## Work to be completed:
Count the lines in the entries that contain "FORUM". Say the number and nothing more.

[Dataset entries Boundary: Start]

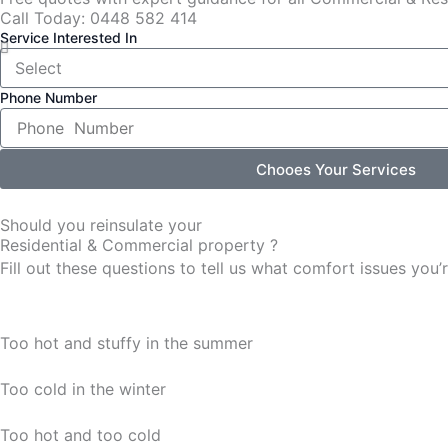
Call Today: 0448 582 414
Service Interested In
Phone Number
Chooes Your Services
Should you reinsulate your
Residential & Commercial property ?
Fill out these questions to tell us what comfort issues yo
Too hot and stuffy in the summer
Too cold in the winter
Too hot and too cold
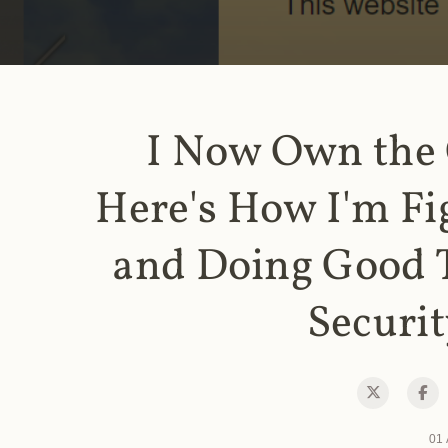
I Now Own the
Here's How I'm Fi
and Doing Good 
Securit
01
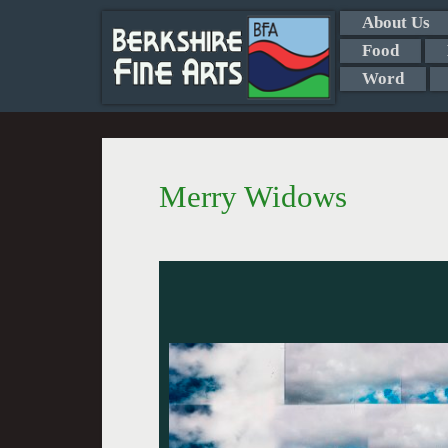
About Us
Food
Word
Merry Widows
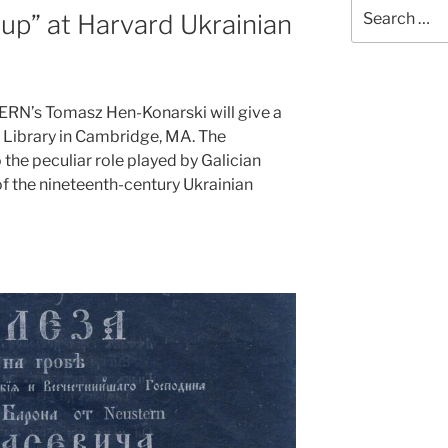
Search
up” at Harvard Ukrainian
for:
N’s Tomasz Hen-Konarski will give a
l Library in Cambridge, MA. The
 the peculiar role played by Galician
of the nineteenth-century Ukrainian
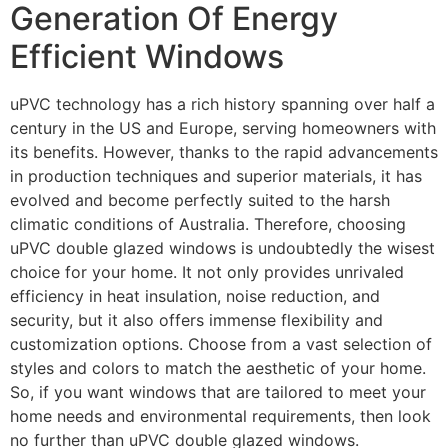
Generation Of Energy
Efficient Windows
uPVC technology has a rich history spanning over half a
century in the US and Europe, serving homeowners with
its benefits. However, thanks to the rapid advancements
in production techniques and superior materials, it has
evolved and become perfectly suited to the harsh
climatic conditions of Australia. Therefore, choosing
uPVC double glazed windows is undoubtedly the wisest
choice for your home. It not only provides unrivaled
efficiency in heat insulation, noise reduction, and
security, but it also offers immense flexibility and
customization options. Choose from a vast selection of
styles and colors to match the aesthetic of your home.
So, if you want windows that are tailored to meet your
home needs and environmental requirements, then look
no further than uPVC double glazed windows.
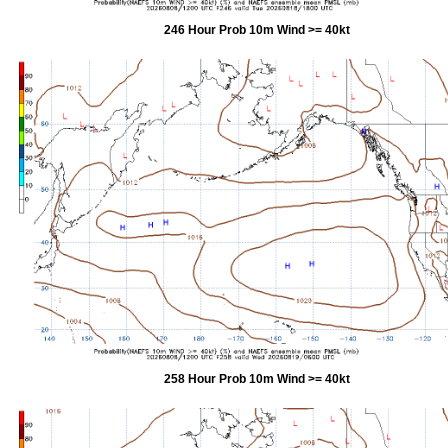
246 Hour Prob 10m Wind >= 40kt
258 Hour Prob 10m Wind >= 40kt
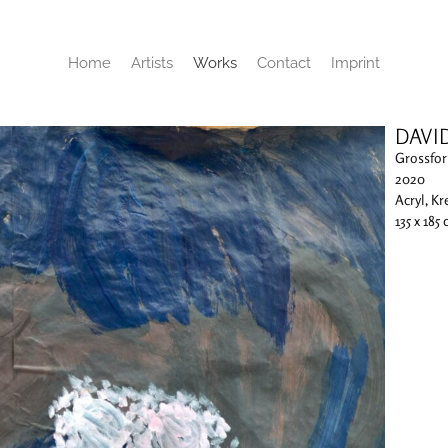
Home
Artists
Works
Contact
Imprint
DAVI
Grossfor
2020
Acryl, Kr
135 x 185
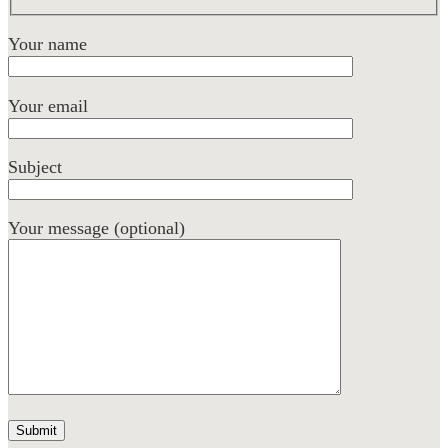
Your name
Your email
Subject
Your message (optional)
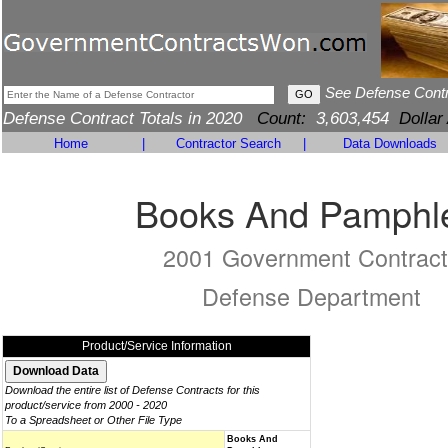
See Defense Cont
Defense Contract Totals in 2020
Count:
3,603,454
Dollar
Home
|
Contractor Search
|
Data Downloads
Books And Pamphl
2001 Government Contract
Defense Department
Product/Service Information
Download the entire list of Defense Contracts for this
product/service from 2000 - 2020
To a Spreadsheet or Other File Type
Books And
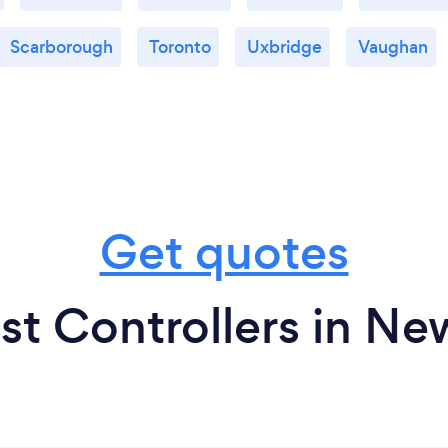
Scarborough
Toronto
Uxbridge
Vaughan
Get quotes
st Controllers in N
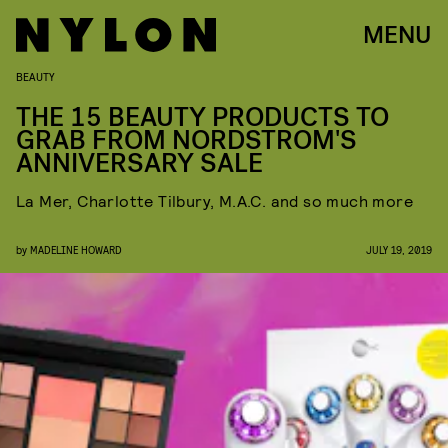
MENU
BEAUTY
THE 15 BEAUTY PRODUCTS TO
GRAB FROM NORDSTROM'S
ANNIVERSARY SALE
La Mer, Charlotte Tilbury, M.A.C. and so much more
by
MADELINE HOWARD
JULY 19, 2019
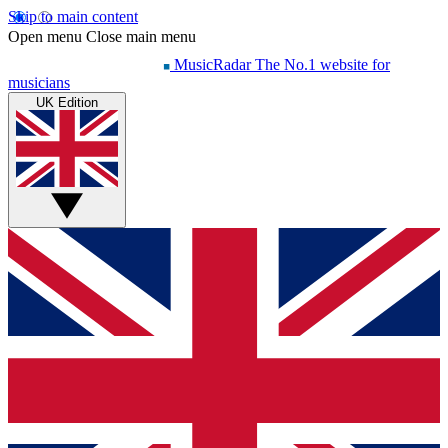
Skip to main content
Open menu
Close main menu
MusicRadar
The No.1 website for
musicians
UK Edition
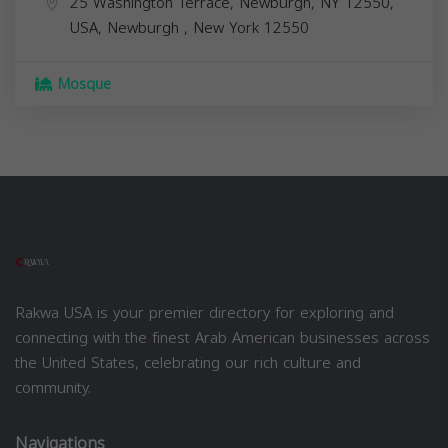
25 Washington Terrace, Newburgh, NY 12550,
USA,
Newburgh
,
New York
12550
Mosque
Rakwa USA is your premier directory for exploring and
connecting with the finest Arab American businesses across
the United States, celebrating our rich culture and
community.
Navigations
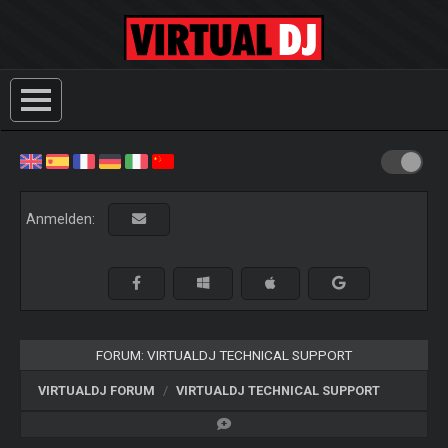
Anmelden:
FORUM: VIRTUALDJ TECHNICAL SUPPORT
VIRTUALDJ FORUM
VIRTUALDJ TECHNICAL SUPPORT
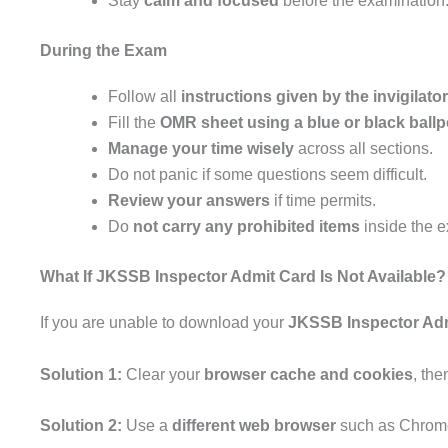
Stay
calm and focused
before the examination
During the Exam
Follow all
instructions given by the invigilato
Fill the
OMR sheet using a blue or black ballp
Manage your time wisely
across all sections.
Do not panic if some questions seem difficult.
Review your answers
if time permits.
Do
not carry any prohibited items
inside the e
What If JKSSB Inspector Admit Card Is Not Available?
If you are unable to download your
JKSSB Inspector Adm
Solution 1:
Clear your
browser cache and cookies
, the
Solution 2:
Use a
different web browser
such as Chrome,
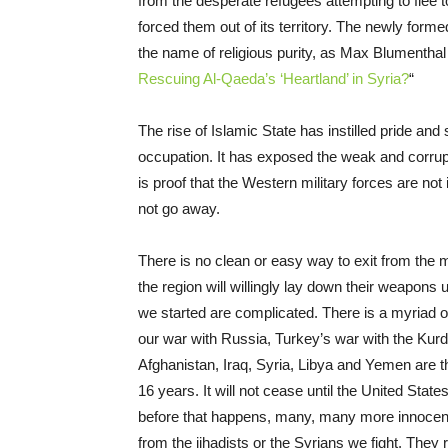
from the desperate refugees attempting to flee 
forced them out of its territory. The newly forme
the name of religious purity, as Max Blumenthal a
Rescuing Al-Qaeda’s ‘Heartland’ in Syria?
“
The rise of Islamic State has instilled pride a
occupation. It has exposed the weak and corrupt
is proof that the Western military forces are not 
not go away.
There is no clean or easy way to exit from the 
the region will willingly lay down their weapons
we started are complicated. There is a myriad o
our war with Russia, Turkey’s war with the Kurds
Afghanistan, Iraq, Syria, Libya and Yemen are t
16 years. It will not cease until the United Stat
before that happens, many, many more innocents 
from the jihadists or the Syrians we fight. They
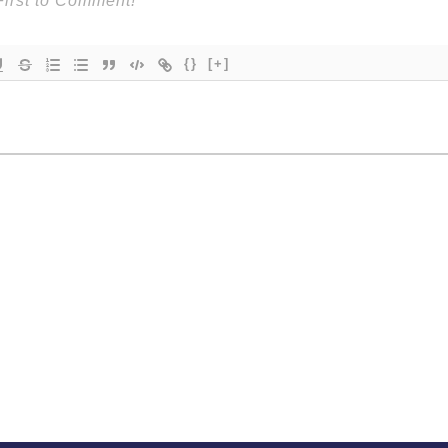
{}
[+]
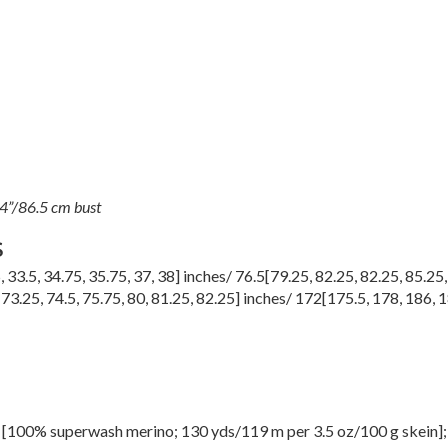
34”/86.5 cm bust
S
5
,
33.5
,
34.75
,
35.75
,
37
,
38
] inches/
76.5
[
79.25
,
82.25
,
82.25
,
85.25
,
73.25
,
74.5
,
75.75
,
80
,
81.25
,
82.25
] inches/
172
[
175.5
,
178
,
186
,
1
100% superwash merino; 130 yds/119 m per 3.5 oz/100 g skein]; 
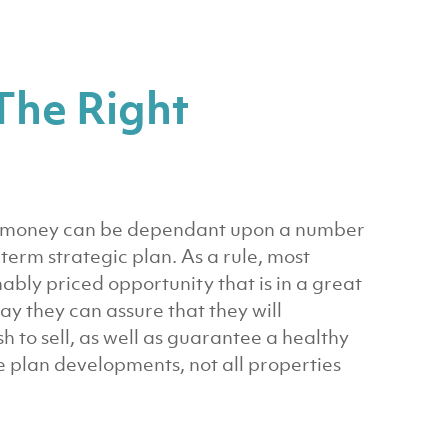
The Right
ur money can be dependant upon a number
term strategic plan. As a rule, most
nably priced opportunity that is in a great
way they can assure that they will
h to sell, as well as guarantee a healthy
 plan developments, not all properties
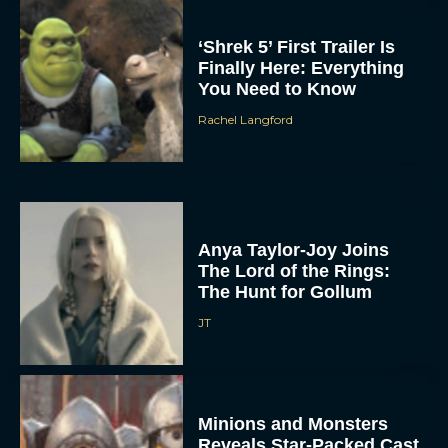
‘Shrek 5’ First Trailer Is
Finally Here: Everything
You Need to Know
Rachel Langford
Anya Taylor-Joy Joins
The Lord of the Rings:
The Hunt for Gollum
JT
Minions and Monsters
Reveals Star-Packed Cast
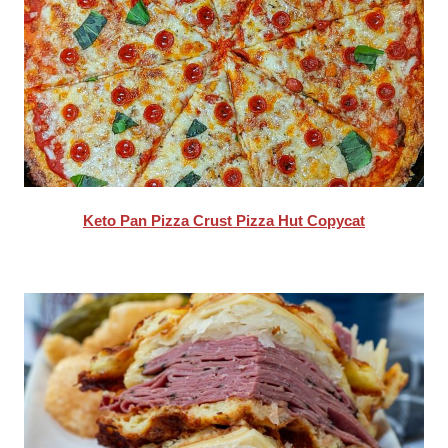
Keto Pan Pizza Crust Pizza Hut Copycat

[Dataset entries Boundary: End]

## Result of the task:
2